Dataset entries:
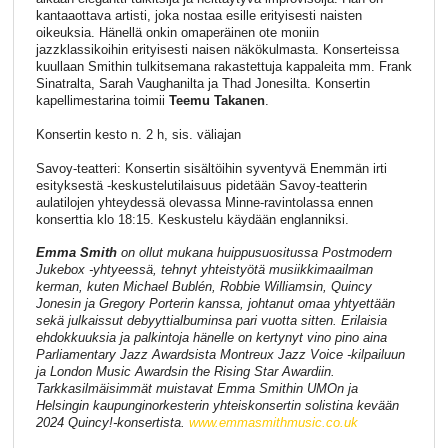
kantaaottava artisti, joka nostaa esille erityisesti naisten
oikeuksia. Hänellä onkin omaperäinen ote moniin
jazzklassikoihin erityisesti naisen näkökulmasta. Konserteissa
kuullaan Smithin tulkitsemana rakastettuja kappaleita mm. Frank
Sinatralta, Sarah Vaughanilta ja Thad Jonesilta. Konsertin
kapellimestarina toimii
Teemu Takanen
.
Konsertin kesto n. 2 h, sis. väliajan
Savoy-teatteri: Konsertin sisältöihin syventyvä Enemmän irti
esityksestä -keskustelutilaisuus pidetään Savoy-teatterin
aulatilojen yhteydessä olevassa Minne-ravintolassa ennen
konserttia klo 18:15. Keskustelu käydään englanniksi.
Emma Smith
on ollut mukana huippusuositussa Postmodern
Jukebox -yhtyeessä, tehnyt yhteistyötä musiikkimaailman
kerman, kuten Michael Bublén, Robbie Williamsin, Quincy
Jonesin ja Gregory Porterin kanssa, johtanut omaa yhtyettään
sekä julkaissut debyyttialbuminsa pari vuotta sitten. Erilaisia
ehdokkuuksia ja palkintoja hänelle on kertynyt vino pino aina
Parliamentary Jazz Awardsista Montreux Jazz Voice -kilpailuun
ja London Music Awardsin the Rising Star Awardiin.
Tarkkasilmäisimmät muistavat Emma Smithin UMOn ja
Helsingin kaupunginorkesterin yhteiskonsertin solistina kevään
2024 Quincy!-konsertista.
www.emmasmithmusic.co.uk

---

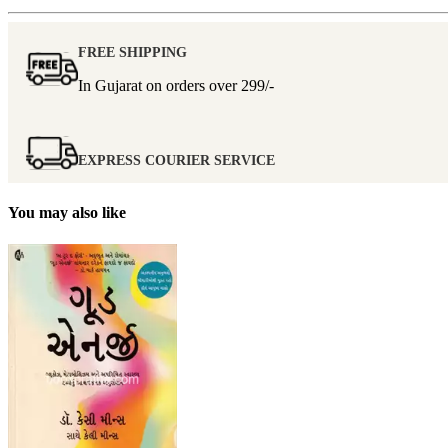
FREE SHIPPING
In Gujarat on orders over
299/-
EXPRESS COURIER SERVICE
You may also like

- [TASK REQUIREMENTS] The output should be exactly the lines above from the line containing "ja London Music" to the line containing "www.emmasmithmusic.co.uk", inclusive, with no other lines.

- [OUTPUT]
ja London Music Awardsin the Rising Star Awardiin.
Tarkkasilmäisimmät muistavat Emma Smithin UMOn ja
Helsingin kaupunginorkesterin yhteiskonsertin solistina kevään
2024 Quincy!-konsertista.
www.emmasmithmusic.co.uk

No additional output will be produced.